Way to switch between two power supplies

[acerdisma]

Dear all,

what is the most power efficient way to choose between two power sources?
To be more precise, I have a solar powered circuit with a dc regulated output and a rechargable battery, and want to be able to automatically select the best of those two upon voltage level conditions (i.e.always keep a 3V output).

Any ideas/suggestions welcome!
Thanks a lot!

 

[laundry]

Hi acerdisma
Are you going to build the circuir your self?.if so you could use a voltage comparator and a couple of transistors,out put to switch a relay.

 

[acerdisma]

Yes laundry, I am to build the circuit...

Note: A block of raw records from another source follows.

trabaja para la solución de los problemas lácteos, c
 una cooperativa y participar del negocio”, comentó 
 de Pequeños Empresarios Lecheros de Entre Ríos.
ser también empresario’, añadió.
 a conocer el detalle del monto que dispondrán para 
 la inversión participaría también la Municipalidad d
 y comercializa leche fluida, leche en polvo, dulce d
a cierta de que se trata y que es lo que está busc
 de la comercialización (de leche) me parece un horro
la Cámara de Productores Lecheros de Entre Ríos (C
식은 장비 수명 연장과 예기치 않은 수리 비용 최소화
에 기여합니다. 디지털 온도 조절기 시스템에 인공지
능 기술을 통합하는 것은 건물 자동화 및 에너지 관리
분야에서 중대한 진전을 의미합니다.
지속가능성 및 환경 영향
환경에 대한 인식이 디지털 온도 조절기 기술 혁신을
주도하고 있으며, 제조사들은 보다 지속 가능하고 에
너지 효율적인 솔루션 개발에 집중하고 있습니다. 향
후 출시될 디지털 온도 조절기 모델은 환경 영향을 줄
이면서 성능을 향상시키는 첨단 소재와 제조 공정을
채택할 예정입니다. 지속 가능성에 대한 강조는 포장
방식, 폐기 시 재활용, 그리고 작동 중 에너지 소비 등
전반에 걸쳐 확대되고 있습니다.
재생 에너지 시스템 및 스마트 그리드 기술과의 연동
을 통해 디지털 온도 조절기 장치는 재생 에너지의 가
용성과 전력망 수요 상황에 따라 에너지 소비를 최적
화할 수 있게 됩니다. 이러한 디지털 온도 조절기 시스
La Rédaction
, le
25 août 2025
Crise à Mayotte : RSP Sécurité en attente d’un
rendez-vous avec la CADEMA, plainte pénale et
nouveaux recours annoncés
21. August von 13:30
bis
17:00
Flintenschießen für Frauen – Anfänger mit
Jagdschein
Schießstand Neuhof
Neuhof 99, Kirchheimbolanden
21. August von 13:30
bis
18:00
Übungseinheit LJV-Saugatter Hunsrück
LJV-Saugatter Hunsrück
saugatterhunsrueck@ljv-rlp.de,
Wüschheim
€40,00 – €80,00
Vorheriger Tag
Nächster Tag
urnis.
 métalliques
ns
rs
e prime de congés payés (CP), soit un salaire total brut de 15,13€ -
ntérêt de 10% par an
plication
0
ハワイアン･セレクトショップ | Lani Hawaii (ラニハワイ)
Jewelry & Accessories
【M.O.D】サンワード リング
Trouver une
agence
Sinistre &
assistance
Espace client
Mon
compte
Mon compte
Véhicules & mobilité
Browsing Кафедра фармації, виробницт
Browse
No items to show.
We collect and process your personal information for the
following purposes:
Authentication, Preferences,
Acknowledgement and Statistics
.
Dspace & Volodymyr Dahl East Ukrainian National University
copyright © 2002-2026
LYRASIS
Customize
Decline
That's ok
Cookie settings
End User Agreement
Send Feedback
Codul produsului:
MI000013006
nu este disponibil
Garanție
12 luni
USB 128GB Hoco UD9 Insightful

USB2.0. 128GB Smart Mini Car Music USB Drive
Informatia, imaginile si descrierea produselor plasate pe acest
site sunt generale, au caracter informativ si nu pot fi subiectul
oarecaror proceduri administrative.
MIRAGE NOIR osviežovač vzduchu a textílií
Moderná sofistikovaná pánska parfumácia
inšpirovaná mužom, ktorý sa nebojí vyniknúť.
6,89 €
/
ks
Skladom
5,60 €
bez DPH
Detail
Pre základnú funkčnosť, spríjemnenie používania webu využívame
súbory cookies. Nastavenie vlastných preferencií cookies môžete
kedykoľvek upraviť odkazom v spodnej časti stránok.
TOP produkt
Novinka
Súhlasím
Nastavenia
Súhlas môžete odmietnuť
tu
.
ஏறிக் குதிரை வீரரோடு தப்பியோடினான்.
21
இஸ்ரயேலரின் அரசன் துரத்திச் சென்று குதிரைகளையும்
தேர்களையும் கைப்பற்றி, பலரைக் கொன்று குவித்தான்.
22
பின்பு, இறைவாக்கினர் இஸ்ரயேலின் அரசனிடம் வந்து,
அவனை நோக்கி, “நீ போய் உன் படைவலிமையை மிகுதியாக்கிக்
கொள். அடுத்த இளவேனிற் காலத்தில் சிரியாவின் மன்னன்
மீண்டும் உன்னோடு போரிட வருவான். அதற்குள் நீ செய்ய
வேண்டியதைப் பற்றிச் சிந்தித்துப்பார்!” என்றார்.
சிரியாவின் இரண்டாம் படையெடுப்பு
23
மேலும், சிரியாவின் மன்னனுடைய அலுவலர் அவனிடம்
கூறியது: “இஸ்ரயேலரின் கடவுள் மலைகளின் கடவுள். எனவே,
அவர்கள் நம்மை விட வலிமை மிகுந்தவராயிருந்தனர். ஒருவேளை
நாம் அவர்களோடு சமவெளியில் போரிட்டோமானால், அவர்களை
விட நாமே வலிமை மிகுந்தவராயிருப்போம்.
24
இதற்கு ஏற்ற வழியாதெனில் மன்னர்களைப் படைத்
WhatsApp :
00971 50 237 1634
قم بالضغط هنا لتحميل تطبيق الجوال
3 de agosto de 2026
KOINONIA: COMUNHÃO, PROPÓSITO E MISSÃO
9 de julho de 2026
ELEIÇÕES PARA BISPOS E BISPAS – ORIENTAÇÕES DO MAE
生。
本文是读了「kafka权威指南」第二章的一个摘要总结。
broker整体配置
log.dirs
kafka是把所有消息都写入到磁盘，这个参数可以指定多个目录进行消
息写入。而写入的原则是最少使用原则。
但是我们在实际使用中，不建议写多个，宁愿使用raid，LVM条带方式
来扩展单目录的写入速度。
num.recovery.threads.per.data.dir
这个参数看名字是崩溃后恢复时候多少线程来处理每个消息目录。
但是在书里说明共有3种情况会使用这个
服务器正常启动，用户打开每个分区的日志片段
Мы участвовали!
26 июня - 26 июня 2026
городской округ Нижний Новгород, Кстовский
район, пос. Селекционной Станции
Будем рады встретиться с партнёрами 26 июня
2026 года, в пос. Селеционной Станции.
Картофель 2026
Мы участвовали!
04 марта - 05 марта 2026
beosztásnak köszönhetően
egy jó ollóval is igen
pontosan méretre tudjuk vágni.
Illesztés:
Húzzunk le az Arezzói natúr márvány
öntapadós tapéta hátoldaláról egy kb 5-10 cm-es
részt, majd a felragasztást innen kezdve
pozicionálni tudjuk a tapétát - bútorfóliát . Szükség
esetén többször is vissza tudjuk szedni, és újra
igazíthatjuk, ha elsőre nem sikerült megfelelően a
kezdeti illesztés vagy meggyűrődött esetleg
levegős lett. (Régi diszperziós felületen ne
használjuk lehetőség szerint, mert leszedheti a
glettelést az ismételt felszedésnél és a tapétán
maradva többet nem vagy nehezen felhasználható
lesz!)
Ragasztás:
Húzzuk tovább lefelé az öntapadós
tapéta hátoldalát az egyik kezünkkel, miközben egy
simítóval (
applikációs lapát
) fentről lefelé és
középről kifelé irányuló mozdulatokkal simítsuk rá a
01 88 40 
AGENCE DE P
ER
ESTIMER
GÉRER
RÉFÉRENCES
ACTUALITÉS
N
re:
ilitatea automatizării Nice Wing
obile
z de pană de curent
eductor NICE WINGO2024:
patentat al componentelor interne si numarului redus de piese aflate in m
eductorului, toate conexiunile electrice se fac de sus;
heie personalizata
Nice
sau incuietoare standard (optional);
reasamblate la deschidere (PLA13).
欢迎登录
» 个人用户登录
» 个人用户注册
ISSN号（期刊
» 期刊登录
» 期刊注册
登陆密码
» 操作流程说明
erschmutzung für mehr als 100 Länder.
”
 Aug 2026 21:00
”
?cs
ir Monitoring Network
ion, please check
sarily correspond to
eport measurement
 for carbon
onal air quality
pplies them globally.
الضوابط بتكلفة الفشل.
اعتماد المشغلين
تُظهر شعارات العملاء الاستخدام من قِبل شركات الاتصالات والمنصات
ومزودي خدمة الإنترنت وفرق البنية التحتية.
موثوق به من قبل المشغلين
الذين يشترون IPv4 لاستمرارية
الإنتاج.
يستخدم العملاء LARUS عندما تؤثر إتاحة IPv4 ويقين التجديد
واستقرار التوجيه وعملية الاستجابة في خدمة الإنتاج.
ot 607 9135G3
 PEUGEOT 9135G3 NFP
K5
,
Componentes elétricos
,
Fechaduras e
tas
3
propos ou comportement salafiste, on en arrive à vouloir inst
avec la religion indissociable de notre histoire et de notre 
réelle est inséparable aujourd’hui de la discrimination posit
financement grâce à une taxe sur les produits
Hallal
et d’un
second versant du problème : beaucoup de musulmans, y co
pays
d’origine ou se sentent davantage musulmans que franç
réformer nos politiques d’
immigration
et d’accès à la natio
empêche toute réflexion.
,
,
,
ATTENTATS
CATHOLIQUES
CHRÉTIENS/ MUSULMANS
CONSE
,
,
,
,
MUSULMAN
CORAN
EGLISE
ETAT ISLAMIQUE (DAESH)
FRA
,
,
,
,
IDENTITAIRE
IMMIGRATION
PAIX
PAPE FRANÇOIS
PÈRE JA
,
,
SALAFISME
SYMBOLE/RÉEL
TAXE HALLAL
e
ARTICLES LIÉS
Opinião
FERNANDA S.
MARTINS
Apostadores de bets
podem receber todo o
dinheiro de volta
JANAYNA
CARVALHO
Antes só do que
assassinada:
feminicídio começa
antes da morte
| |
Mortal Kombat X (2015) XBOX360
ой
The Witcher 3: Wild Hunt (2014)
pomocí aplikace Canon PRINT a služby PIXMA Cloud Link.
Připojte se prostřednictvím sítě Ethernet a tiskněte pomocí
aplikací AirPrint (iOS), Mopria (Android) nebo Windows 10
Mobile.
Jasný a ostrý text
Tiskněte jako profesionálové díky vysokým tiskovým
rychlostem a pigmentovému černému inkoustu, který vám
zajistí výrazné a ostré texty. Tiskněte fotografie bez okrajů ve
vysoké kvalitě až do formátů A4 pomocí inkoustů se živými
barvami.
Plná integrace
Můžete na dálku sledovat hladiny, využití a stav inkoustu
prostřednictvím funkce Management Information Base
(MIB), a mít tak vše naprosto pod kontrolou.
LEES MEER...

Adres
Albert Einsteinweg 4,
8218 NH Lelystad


could you please elaborate on your suggestion?

Thanks!

 

[xnuke]

You could use auctioneering diodes. Whichever DC supply has the higher output will be selected.

xnuke
"Do you think you used enough dynamite there, Butch?"
Please see FAQ731-376 for tips on how to make the best use of Eng-Tips.

 

[geekEE]

The auctioneering diode idea will work, but only if you can adjust your supplies up a bit to maybe 3.7V to account for the approximately .6-.7V diode drop. Otherwise you'll drop the output to about 2.3V. Probably too low for a 3V-powered circuit. Also, if the circuit draws a significant amount of current, beware of the power dissipated across the diodes.

 

[VisiGoth]

laundry has the best idea for best performance, but it is a and reliability penalty as compared to the simplicity of xnukes twin diodes.
However, voltage levels may not be the best indicator of which source to use. You may be trying to makesure the two solar sources do not feed each other. It should be OK and even desireable for both to supply the load. Xnukes diodes would optimally share as a function of the source impedance of the two supplies under the rare condition of nearly matched voltage source. But, the highe voltage supply might sag down until there is benefi from the lower volatage supply. If you can not live with the diode drop you would have to get more elaborate.

 

[acerdisma]

to make things more clear, this is a crude visualization of the situation

...................solarCell
..................|..........|
....dcConverter.......rechargableBattery
..................|.........|
...................\......./
..............powerSourceSelectCircuit
......................|
...................LOAD

A collegue suggested to you use p-channel mosfets driven from a low-power comparator through npn transistors, but i do not really know how to design this circuit. Can you please help?

 

[VEBill]

If the 'dcConverter' is required, then how do you live without it on the right hand side (battery side) of the circuit ?

 

[itsmoked]

VE1BLL; THAT is a VERY good question...

 

[acerdisma]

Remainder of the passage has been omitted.